Für Mutmaßungen zu Ursache und Umfang ist es laut Sternberg aktuell noch zu früh. Neben dem Landkreis und der Landeshauptstadt seien weitere kreisangehörige Ämter und Städte betroffen. An dem KSM sind laut NDR unter anderem auch die Städte Grabow und Ludwigslust beteiligt. Auch die IT-Dienste für Schulen oder weitere kommunale Eigenbetriebe werden demnach von dem KSM betrieben. In dem betroffenen Gebieten leben etwa 300.000 Menschen.
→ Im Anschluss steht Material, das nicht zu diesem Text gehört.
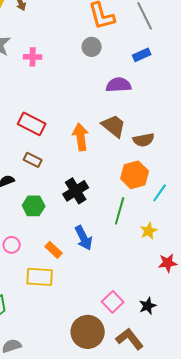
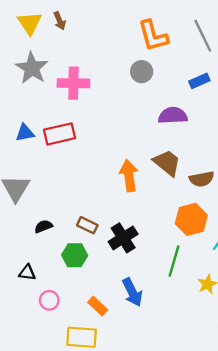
pink cross: (33, 57) -> (73, 83), size x1.5
red rectangle: (32, 124) -> (60, 134), moved, turned -40
brown rectangle: (33, 160) -> (87, 225), moved

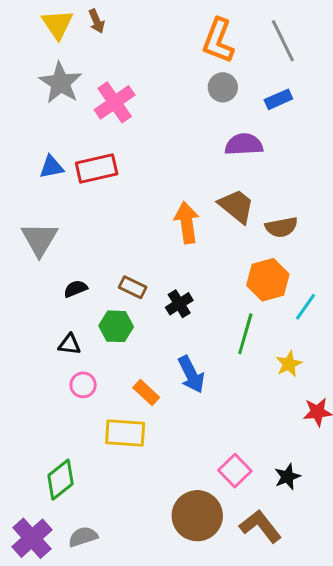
orange L-shape: (153, 36) -> (218, 41), turned 36
gray circle: (142, 72) -> (223, 87), moved
pink cross: (73, 83) -> (115, 102), turned -36
black cross: (123, 238) -> (179, 304), size x0.7
black triangle: (27, 273) -> (69, 344), moved

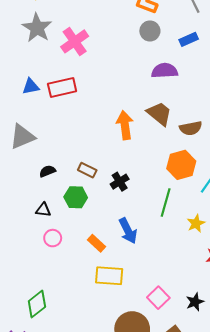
gray triangle: (39, 239) -> (22, 137), turned 36
yellow rectangle: (125, 433) -> (109, 276), moved

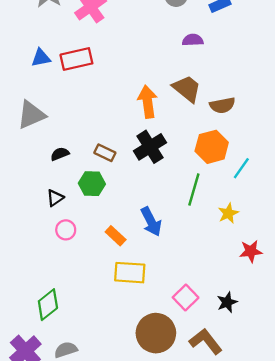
purple semicircle: (165, 71) -> (193, 40), size x0.7
black cross: (120, 182) -> (150, 147), moved, size x1.5
black triangle: (43, 210) -> (55, 198), turned -42

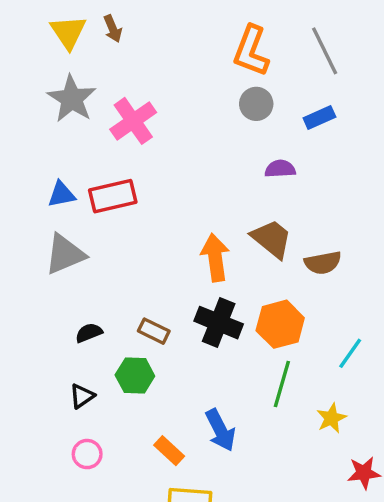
gray triangle: (31, 115) -> (65, 254), moved
black cross: (150, 147) -> (219, 323), turned -36
orange hexagon: (212, 147) -> (280, 324), moved
pink circle: (66, 230) -> (87, 454), moved

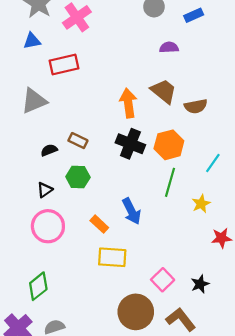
blue triangle: (61, 194) -> (32, 41), moved
brown rectangle: (154, 331) -> (78, 141), moved
pink circle: (87, 454) -> (48, 226), size x1.8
Erst im Juli dieses Jahres waren mehrere Server des Landkreises Anhalt-Bitterfeld bei einem Angriff mit Ransomware infiziert worden, bei dem Daten verschlüsselt wurden. Nach einer Geldzahlung sollten die Daten wieder freigegeben werden, der Landkreis lehnte jedoch eine Lösegeldzahlung ab. Seit dem 9. Juli gilt im Landkreis der Katastrophenfall - bundesweit der erste wegen eines Angriffs auf IT-Systeme. Die Verantwortlichen arbeiten dort immer noch daran, wieder einen Normalzustand herzustellen. Das könne wohl auch noch bis zum Jahresende dauern.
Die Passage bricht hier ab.